Unlike immune therapies that depend upon the structure of the external virus coat of COVID-19 where the therapy directs its attack, we believe TYME-19 is agnostic to this structure and any mutations to the viral coat. Like other TYME agents, TYME-19 affects cellular metabolism. It constrains viral replication after a virus has inserted its genetic blueprint into an infected cell by inhibiting the ability of the virus to use the cells synthetic apparatus to make viral proteins and lipids. As a result, we believe that TYME-19 diminishes the ability of COVID-19 to hijack an infected cell. TYME intends to initiate the appropriate clinical trials to substantiate the safety and efficacy of TYME-19.Press Release
TYME-19 is an oral synthetic member of the bile acid family that the Company also uses in its anticancer compound, TYME-18. Because of its expertise in metabolic therapies, the Company was able to identify TYME-19 as a potent, well characterized antiviral bile acid and has performed preclinical experiments establishing effectiveness against COVID-19. Bile acids have primarily been used for liver disease; however, like all steroids, they are messenger molecules that modulate a number of diverse critical cellular regulators.

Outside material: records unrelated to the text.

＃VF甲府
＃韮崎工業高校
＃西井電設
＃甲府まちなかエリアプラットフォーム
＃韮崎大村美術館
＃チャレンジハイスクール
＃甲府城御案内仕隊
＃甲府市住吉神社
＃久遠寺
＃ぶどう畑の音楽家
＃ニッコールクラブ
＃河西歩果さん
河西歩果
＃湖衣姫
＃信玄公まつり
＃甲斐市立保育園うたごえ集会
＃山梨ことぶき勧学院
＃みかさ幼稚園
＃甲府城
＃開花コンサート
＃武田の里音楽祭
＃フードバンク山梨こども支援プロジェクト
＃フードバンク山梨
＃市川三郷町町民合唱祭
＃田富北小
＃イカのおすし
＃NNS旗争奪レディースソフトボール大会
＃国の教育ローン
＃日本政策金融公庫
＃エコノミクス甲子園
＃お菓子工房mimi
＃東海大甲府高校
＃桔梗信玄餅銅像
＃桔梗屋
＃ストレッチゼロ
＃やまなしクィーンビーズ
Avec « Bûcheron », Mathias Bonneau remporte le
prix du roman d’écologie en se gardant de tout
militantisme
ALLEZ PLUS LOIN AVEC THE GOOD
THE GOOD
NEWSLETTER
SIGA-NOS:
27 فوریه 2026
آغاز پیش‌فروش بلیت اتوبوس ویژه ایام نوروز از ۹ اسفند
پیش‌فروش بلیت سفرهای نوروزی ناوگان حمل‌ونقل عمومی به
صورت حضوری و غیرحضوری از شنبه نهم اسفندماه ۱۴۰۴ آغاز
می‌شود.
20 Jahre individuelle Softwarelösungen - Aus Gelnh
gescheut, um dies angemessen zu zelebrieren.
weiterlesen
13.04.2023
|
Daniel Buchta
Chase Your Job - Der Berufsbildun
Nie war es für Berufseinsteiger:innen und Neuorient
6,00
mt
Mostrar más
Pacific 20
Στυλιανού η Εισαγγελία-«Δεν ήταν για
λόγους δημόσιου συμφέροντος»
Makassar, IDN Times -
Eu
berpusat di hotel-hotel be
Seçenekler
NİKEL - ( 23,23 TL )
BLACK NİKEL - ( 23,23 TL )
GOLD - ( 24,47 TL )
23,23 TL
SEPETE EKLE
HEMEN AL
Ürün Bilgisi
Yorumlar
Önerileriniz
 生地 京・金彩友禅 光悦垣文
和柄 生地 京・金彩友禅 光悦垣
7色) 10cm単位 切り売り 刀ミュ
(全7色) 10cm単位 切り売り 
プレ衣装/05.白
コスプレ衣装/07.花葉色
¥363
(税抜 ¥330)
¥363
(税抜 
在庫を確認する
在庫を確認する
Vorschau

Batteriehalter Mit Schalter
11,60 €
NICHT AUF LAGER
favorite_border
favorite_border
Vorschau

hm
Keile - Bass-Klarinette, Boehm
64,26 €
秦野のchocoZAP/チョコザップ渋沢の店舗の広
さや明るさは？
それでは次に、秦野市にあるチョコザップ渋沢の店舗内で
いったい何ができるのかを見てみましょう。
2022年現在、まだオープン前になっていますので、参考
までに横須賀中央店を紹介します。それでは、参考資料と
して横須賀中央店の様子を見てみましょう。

Bile acids modulate lipid and glucose metabolism and can remediate dysregulated protein folding, with potentially therapeutic effects on cardiovascular, neurologic, immune, and other metabolic systems. Some agents in this class also have antiviral properties.
In preclinical testing, TYME-19 repeatedly prevented COVID-19 viral replication without attributable cytotoxicity to the treated cells. Previous preclinical research has also shown select bile acids like TYME-19 have had broad antiviral activity.